I do similar one-time consults for interventional/neuromodulation treatment assessment. In general these patients are referred by a psychiatrist, but some do manage to get through without having a current psychiatrist.

As far as I'm aware, we don't have any specific paperwork describing the purpose of this visit in this way. That said, I'm very explicit with patients that I see that our relationship will not persist beyond the appointment and that this is a one-time visit for a specific purpose. This is for two reasons: I don't want patients continuing to contact me after the appointment, and I want to be clear about our doctor/patient relationship. I also document that the patient should return to their primary psychiatrist for ongoing management and additional questions not related to interventional/neuromodulation concerns and discuss this with the patient. So far, this setup hasn't resulted in any issues.
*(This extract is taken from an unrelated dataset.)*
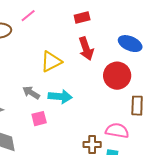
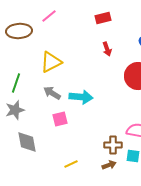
red arrow: (86, 49) -> (107, 49), size x0.6
yellow triangle: (51, 62) -> (51, 62), moved

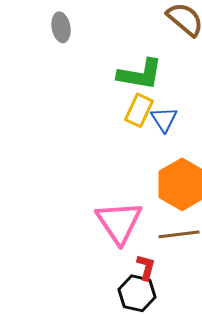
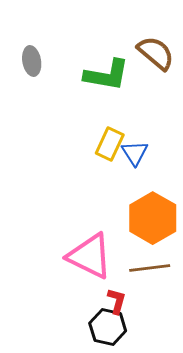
green L-shape: (140, 74) -> (107, 75), moved
pink triangle: (119, 222) -> (90, 256), turned -30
Completing a specific form just for this purpose seems a little excessive, but I can understand the motivation from an administrative/legal perspective. I think that you can probably head off a lot of potential issues by just being explicit with the patient about the nature of the appointment. For patients that don't abide by these boundaries, I will tell them that I am not the appropriate person to contact for general questions about their management and that I will no longer respond to such requests. I'm generally not that black and white, but I'm very uncomfortable with getting roped into an ongoing treatment relationship that I'm not comfortable or interested in being a part of.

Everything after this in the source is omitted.